• **Task instructions**:
Beginning with the line that contains "(f) [send statements, invoices and payment" and ending with the line that contains "can only apologise", reproduce the lines of the entries below exactly, omitting pictures.

** Opening Source records block **

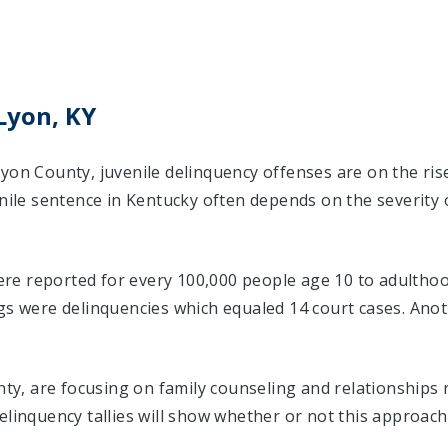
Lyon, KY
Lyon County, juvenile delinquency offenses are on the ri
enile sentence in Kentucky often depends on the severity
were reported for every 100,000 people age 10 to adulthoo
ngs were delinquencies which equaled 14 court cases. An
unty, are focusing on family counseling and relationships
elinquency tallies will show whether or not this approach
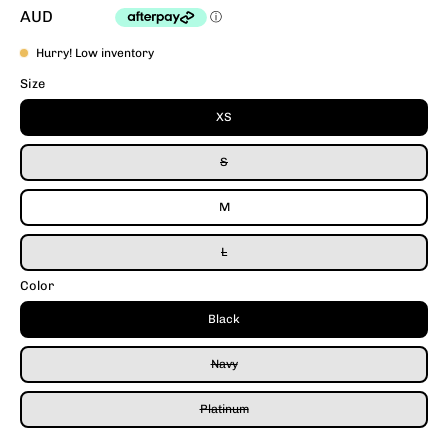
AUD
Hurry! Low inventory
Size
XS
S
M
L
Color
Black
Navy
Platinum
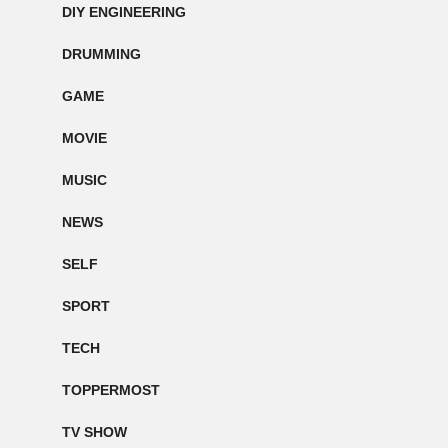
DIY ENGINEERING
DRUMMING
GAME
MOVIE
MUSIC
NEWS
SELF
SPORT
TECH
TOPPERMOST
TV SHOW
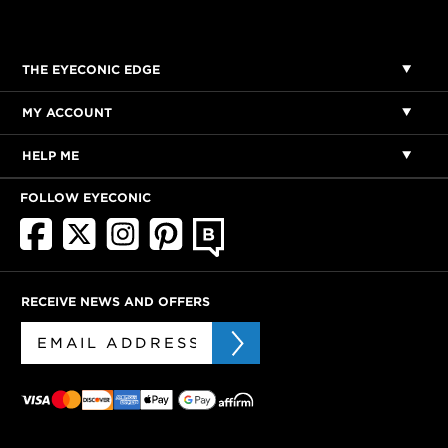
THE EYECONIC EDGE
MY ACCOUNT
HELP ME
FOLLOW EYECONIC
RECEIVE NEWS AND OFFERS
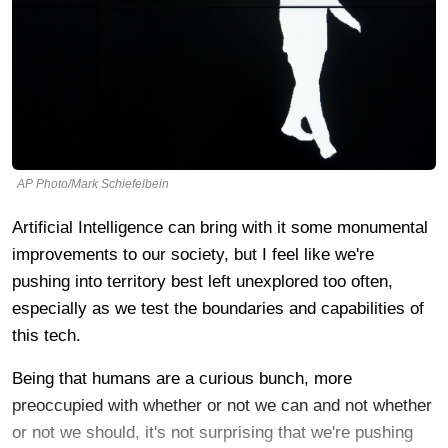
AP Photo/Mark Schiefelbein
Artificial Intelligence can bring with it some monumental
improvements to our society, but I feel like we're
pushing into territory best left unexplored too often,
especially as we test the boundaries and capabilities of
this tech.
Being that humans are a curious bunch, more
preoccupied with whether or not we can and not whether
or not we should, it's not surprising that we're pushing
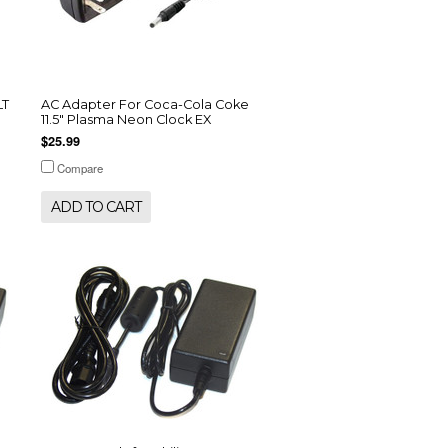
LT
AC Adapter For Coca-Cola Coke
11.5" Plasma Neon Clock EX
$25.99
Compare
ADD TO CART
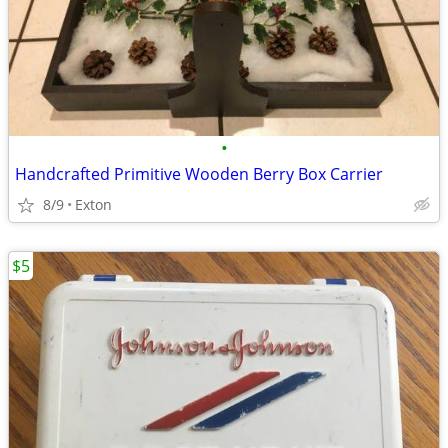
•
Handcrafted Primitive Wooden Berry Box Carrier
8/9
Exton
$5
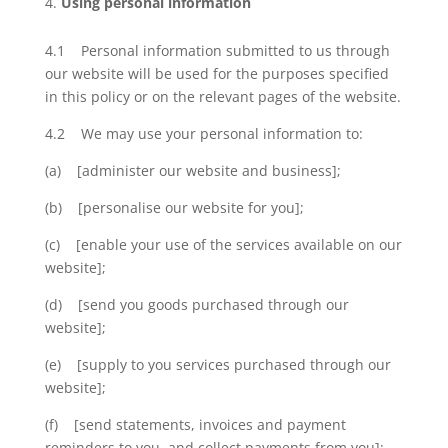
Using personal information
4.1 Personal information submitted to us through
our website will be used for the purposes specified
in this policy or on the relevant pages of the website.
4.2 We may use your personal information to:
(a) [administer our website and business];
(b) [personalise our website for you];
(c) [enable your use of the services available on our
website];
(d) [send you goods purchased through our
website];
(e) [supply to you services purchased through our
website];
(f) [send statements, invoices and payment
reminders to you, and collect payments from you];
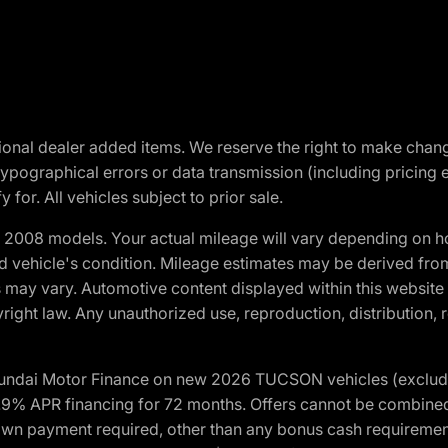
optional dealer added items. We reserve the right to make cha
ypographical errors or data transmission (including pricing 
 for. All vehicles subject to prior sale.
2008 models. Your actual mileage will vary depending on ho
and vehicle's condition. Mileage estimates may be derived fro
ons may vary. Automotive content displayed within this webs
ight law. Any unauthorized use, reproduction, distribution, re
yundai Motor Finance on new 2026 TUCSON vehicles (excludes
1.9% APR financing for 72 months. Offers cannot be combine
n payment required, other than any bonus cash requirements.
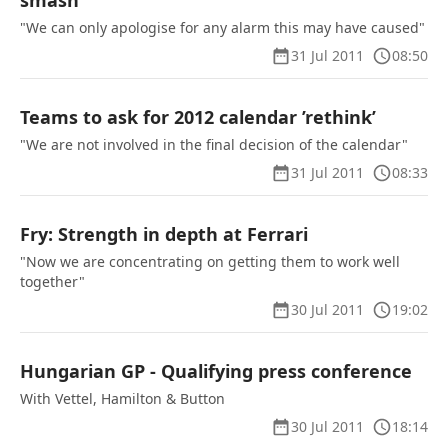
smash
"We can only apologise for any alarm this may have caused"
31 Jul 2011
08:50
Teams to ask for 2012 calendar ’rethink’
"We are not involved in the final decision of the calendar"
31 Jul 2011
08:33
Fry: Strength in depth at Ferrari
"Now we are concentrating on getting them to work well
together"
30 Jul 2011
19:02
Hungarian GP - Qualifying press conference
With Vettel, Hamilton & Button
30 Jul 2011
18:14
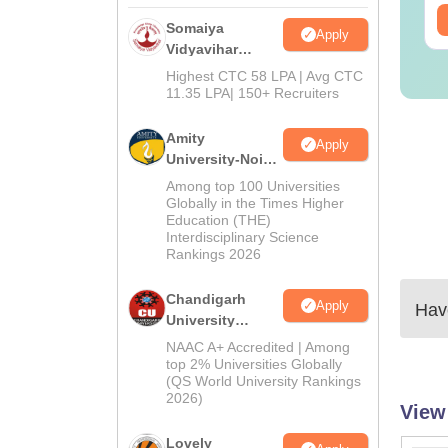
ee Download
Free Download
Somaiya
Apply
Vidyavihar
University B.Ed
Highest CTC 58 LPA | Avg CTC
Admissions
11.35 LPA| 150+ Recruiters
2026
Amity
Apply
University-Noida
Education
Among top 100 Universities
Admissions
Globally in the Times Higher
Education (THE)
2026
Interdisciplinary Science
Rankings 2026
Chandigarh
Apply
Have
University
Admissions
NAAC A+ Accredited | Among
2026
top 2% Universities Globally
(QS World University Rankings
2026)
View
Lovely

** Closing Source records block **
** Opening Source records block **

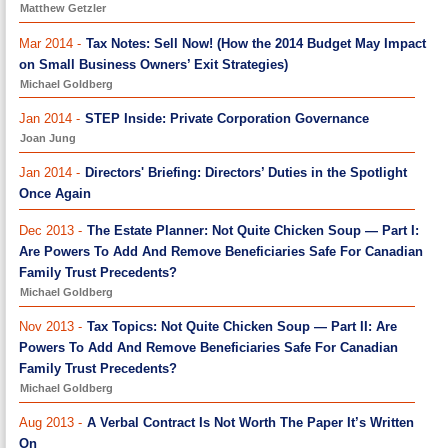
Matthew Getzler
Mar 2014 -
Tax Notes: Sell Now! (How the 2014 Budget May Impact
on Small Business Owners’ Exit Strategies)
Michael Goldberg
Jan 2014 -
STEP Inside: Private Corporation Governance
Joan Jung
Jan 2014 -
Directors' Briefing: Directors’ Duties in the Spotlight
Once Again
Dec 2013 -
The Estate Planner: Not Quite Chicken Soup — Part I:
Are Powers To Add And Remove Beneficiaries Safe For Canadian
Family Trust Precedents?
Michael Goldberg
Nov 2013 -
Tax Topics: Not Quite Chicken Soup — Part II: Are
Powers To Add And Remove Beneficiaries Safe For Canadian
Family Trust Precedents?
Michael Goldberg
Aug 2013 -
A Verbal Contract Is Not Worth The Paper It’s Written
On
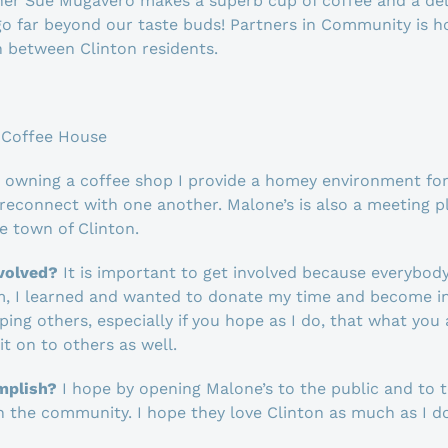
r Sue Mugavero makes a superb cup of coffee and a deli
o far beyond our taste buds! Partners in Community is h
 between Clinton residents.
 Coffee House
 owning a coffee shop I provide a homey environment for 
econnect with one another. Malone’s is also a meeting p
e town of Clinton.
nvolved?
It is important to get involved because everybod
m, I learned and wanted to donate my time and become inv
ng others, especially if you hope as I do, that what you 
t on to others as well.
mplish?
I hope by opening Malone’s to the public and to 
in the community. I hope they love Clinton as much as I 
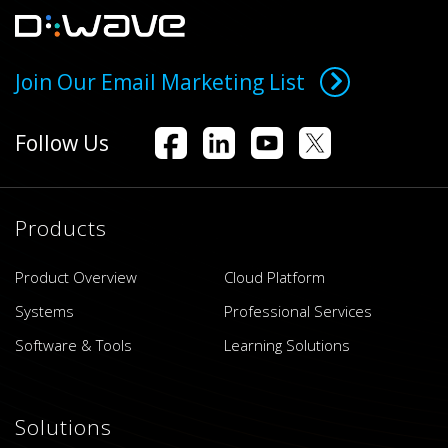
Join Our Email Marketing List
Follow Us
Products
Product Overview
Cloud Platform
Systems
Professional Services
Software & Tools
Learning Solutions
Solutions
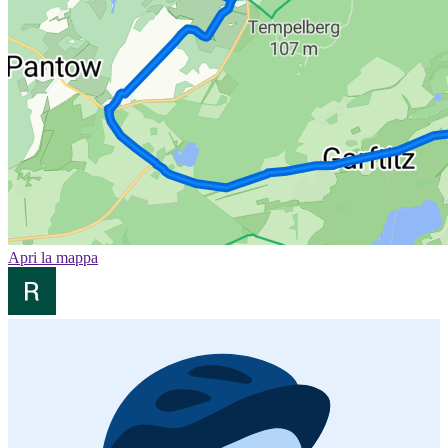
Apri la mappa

** Closing Source records block **
** Opening Source records block **

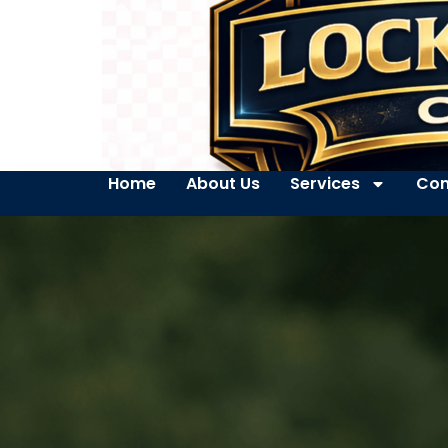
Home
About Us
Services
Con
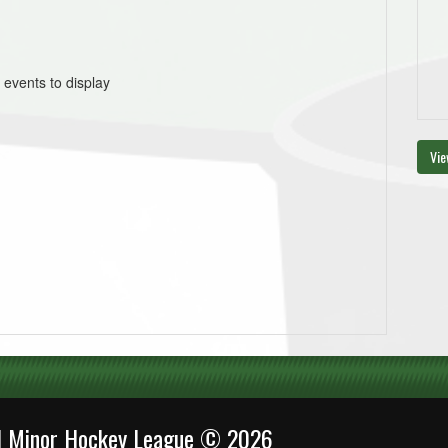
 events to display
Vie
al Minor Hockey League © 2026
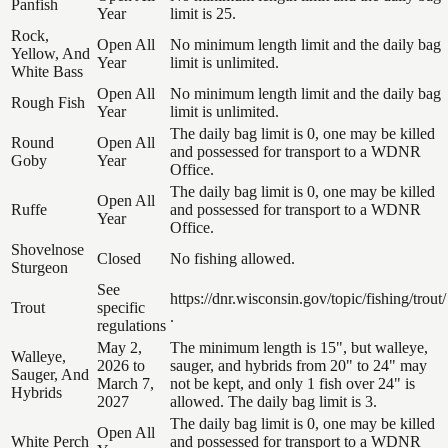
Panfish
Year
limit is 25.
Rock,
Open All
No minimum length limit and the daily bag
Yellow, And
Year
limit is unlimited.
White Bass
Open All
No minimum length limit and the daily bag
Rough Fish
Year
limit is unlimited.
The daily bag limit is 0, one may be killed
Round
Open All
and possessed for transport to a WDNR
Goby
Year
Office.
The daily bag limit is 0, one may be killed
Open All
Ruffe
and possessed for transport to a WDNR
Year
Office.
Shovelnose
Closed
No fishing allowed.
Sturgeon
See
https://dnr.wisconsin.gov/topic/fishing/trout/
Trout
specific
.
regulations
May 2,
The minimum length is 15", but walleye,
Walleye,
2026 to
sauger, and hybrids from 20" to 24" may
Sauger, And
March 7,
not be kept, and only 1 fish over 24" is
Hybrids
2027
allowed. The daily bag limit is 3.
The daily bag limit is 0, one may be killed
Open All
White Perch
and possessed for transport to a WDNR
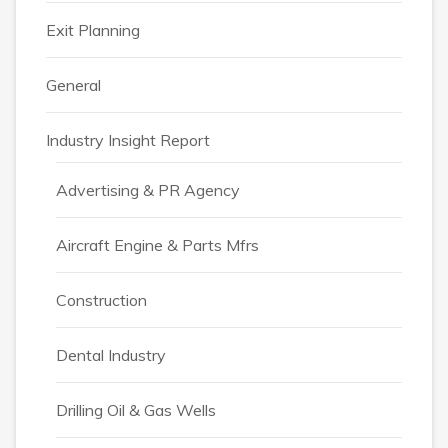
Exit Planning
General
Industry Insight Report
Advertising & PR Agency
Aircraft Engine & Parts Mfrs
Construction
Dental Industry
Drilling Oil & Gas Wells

** Closing Source records block **

• **Response**:
(f) [send statements, invoices and payment
reminders to you, and collect payments from you];
optional dealer added items. We reserve the right to make cha
ypographical errors or data transmission (including pricing 
 for. All vehicles subject to prior sale.
2008 models. Your actual mileage will vary depending on ho
and vehicle's condition. Mileage estimates may be derived fro
ons may vary. Automotive content displayed within this webs
ight law. Any unauthorized use, reproduction, distribution, re
yundai Motor Finance on new 2026 TUCSON vehicles (excludes
1.9% APR financing for 72 months. Offers cannot be combine
n payment required, other than any bonus cash requirements.
smash
"We can only apologise for any alarm this may have caused"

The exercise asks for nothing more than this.